人を自分の物差しで測って(心の中であっても)批判すると、その物差しは自分のことも測ってきて苦しくなります。また自分を責めると、人のことも素直に肯定できない気持ちにつながっていくように思います。心には自動でバランスをとる機能が備わっているのでしょうか。
わたしが二歳になる前に父が事故で亡くなったので、母は母娘二人で暮らせるように美容師になろうと上京しました。東京には母の叔父がいたそうです。母の留守の間、わたしは母の実家にお世話になりました。母の父は母が中学生のときに病気で他界していたので、当時母の実家には、わたしからすると祖母と、母の弟である叔父が二人いました。母と四つちがいの叔父は昼間働いて夜定時制の高校に通っていて、もう二歳下の叔父はまだ中学生でした。母は四人きょうだいで、母の姉は結婚して隣町で暮らしていました。
祖母は毎日動き回っていた記憶があります。家族やわたしの世話の他に、親せきの人の力を借りて自分の家で食べる分のお米も作っていました。家からそう遠くない場所には小規模な畑が三つくらいあり、そこで玉ねぎ・にんじん・じゃがいも・さつまいも・大根などの根菜類や、キャベツ・ほうれんそう等の葉物野菜、トマトやきゅうり・かぼちゃ・スイカなど、家で食べる物をほとんど育てていました。
また祖母は、作り物の中では絹さやえんどう、それに春にはワラビ、秋には松茸などを野山で採ってきて、地元の業者さんに買い取ってもらっていました。五右衛門風呂を沸かすために山で枯枝を集めてくることも必要です。祖母が何をするにしても、幼いころのわたしはその後ろをついてまわっていました。
四人きょうだいの末っ子だった祖母は、他のきょうだいからかわいがってもらっていたという話を聞きます。祖母は気持ちが明るく、そしてお出かけが好きな人でもありました。
母と一緒に暮らせるようになったのは、小学校五年生になる春でした。伯母の住む町とは反対方向にある、列車の駅二つめの町で新しい生活が始まりました。家は木造の古い借家で、母は勤めから帰って夜眠るまでの間に、家の中の掃除をすることが日課でした。そんな中でわたしは、毎日忙しく働く母親から「だらしない」などと言われると、目に見えた自分の今の状態ではなくて、人間性を否定されているように感じる子どもでした。母にすれば、流していくことがわからなかったわたしのことをもどかしく感じていただろうと思います。

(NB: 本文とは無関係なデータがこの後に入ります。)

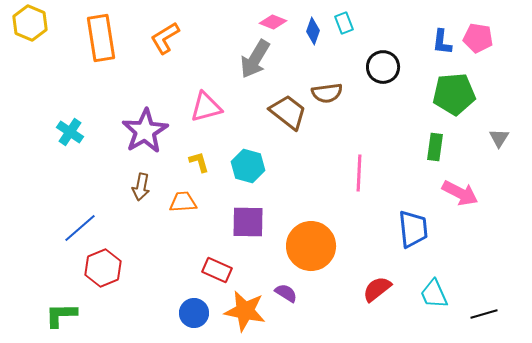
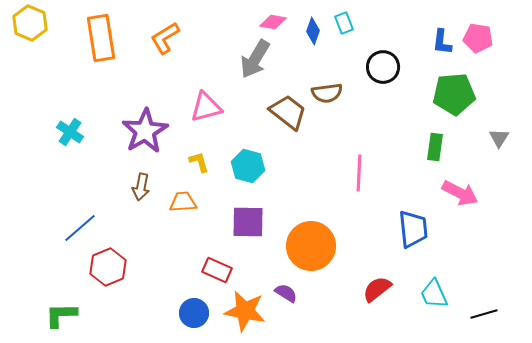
pink diamond: rotated 12 degrees counterclockwise
red hexagon: moved 5 px right, 1 px up
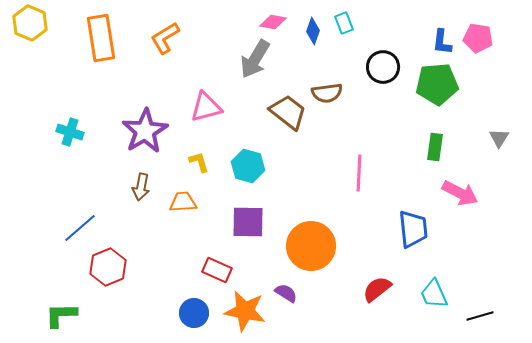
green pentagon: moved 17 px left, 10 px up
cyan cross: rotated 16 degrees counterclockwise
black line: moved 4 px left, 2 px down
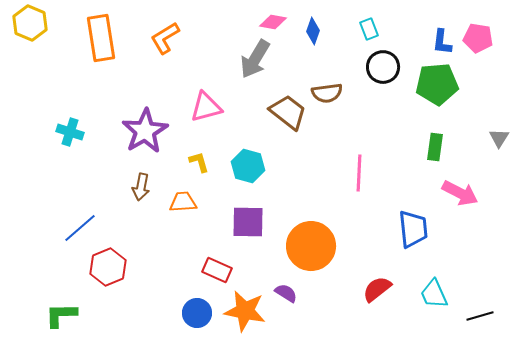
cyan rectangle: moved 25 px right, 6 px down
blue circle: moved 3 px right
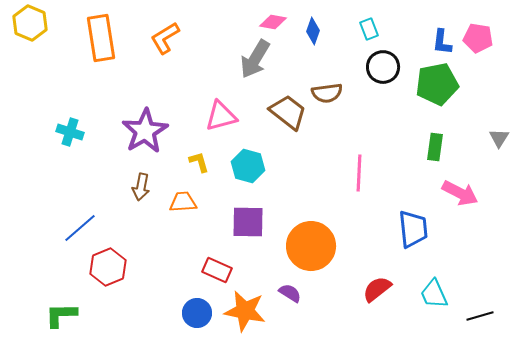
green pentagon: rotated 6 degrees counterclockwise
pink triangle: moved 15 px right, 9 px down
purple semicircle: moved 4 px right
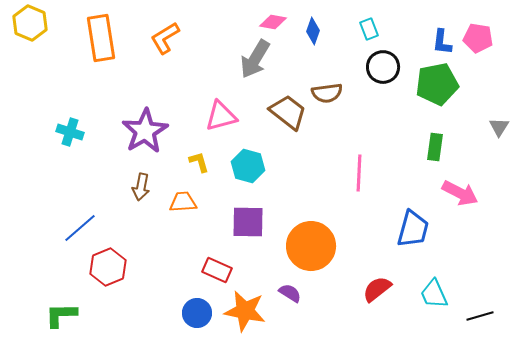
gray triangle: moved 11 px up
blue trapezoid: rotated 21 degrees clockwise
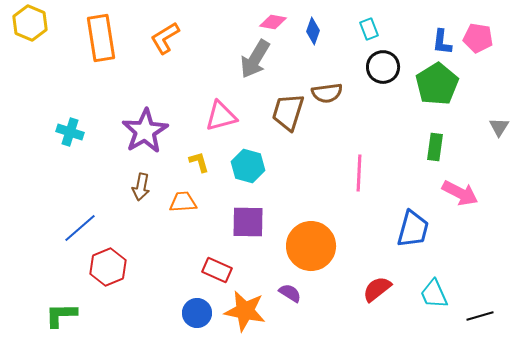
green pentagon: rotated 21 degrees counterclockwise
brown trapezoid: rotated 111 degrees counterclockwise
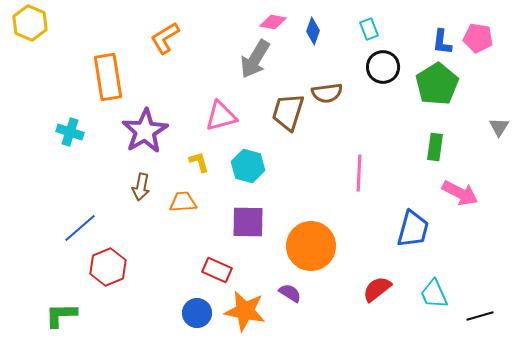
orange rectangle: moved 7 px right, 39 px down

祖母と母がわたしのことを慈しんで育ててくれたことにまちがいはありません。ただ若いころ、祖母と母がわたしのことをこんなふうに育ててくれたらよかったのに、と思うことがありました。ところが、自分が母となり子育てを経験したあと振り返ってみると、未熟で至らないところが多くあることに気づきました。それとともに、あのころの自分ができることだったのだとも納得します。そのように思ったとき、祖母も母もできるかぎりのことをしてくれたのだと感謝する気持ち以外何も残りませんでした。
また、祖母や母が他の人のことをとやかく言うことがなかったのは、自分という人間のことをわかっていて、がんばるばかりでなく、ちょっとした楽しみや息ぬきを持っていたからではないかと思われます。
自分だけ、他の人だけ、どちらかを特別にたいせつにすることはできないのだと感じます。もともと心の中は、平坦に広がっているのかもしれません。